Documenting It

Building a Timeline

Keeping a dated record of when content appeared, changed, and spread.

Why a Timeline Matters

Sequence Is Evidence

Beyond individual screenshots, a dated, chronological record of what happened and when is one of the most valuable things you can build. It shows the court, a platform's trust and safety team, or an attorney exactly how a situation unfolded — when content first appeared, when it changed or spread, when you first reported it, and how the other party responded, if at all.

What to Include

Building the Record

  • The date and time each piece of content was first discovered, with a link to the corresponding screenshot or saved copy
  • Any edits, deletions, or reposts you notice, with dates
  • Every report you file with a platform, including the date, the method, and any reference number provided
  • Any response received, or lack of response after a specific number of days
  • Real-world effects you notice — lost business inquiries, canceled appointments, messages from concerned contacts — with dates

A simple dated document or spreadsheet is enough. The goal is completeness and consistency, not sophistication.

Why a Timeline Outperforms Memory

You Will Not Remember the Details Accurately Later

Even people with excellent memories underestimate how quickly the specific sequence of events gets fuzzy once a few weeks have passed, especially during a period that's stressful and emotionally charged. Was the first report filed before or after the second post appeared? Did the platform respond within their stated timeframe or not? A contemporaneous, dated record answers these questions definitively, rather than relying on a reconstruction attempted after the fact that opposing parties, platforms, or a court can reasonably question.

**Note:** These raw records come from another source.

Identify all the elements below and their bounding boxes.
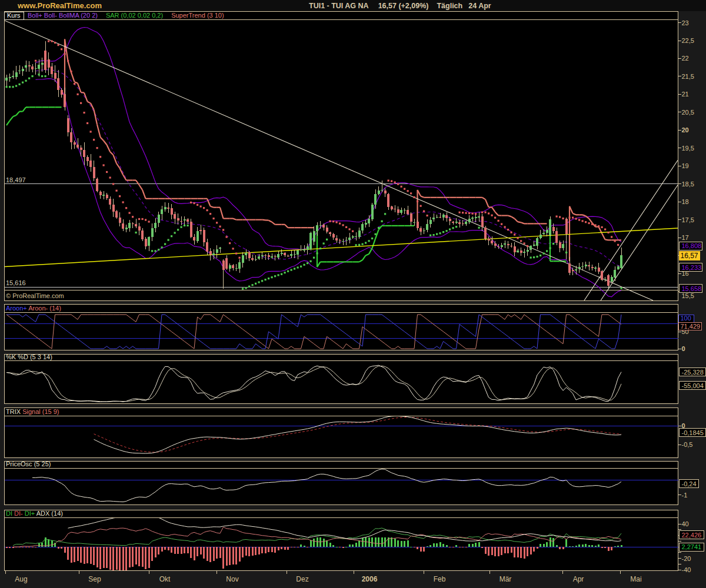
svg-text:Feb: Feb [434, 575, 446, 583]
svg-text:© ProRealTime.com: © ProRealTime.com [6, 292, 64, 299]
svg-text:-1: -1 [682, 492, 688, 499]
svg-text:Mär: Mär [499, 575, 512, 583]
svg-text:16,808: 16,808 [682, 242, 702, 249]
svg-text:-0,24: -0,24 [682, 480, 697, 487]
svg-text:Boll+ Boll- BollMA (20 2)SAR (: Boll+ Boll- BollMA (20 2)SAR (0,02 0,02 … [28, 12, 224, 19]
svg-text:DI DI- DI+ ADX (14): DI DI- DI+ ADX (14) [6, 510, 63, 517]
svg-text:Dez: Dez [296, 575, 308, 583]
svg-text:19,5: 19,5 [682, 145, 694, 152]
svg-text:40: 40 [682, 520, 689, 527]
svg-text:22,426: 22,426 [682, 532, 702, 539]
svg-text:15,616: 15,616 [6, 279, 26, 286]
svg-text:Apr: Apr [573, 575, 584, 583]
svg-text:-25,328: -25,328 [682, 369, 704, 376]
svg-text:%K %D (5 3 14): %K %D (5 3 14) [6, 353, 52, 360]
svg-text:18,5: 18,5 [682, 181, 694, 188]
svg-text:19: 19 [682, 162, 689, 169]
svg-text:Aug: Aug [15, 575, 27, 583]
svg-text:2006: 2006 [362, 575, 378, 583]
svg-text:15,658: 15,658 [682, 285, 702, 292]
svg-text:Mai: Mai [630, 575, 641, 583]
svg-text:Sep: Sep [88, 575, 101, 583]
svg-text:-0,5: -0,5 [682, 441, 693, 448]
svg-text:16,57: 16,57 [681, 252, 698, 260]
svg-text:18: 18 [682, 198, 689, 205]
svg-text:20,5: 20,5 [682, 109, 694, 116]
svg-text:21,5: 21,5 [682, 73, 694, 80]
svg-text:21: 21 [682, 91, 689, 98]
svg-text:22,5: 22,5 [682, 37, 694, 44]
svg-text:71,429: 71,429 [681, 323, 701, 330]
svg-text:15,5: 15,5 [682, 292, 694, 299]
svg-text:22: 22 [682, 55, 689, 62]
svg-text:20: 20 [682, 126, 689, 133]
svg-text:17: 17 [682, 234, 689, 241]
svg-text:23: 23 [682, 19, 689, 26]
svg-text:2,2741: 2,2741 [682, 543, 702, 550]
svg-text:Nov: Nov [226, 575, 238, 583]
svg-text:Aroon+ Aroon- (14): Aroon+ Aroon- (14) [6, 305, 61, 312]
svg-text:Kurs: Kurs [7, 12, 21, 19]
svg-text:0: 0 [682, 345, 685, 352]
svg-text:TRIX Signal (15 9): TRIX Signal (15 9) [6, 408, 59, 415]
svg-text:www.ProRealTime.com: www.ProRealTime.com [17, 1, 102, 10]
svg-text:100: 100 [681, 315, 691, 322]
svg-text:17,5: 17,5 [682, 216, 694, 223]
svg-text:-0,1845: -0,1845 [682, 429, 704, 436]
svg-text:-55,004: -55,004 [682, 382, 704, 389]
svg-text:18,497: 18,497 [6, 176, 26, 183]
svg-text:Okt: Okt [159, 575, 171, 583]
svg-text:-20: -20 [682, 555, 691, 562]
svg-text:16,233: 16,233 [682, 264, 702, 271]
svg-text:-40: -40 [682, 566, 691, 573]
svg-text:PriceOsc (5 25): PriceOsc (5 25) [6, 460, 51, 467]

A timeline also reveals patterns that aren't obvious from looking at individual pieces of content in isolation — whether posts cluster around specific dates, whether the same handful of accounts keep reappearing, and whether a platform's response time is getting better or worse across multiple reports. Those patterns are often exactly what's needed to make the case for escalation, whether that's a more forceful platform appeal or bringing in outside help.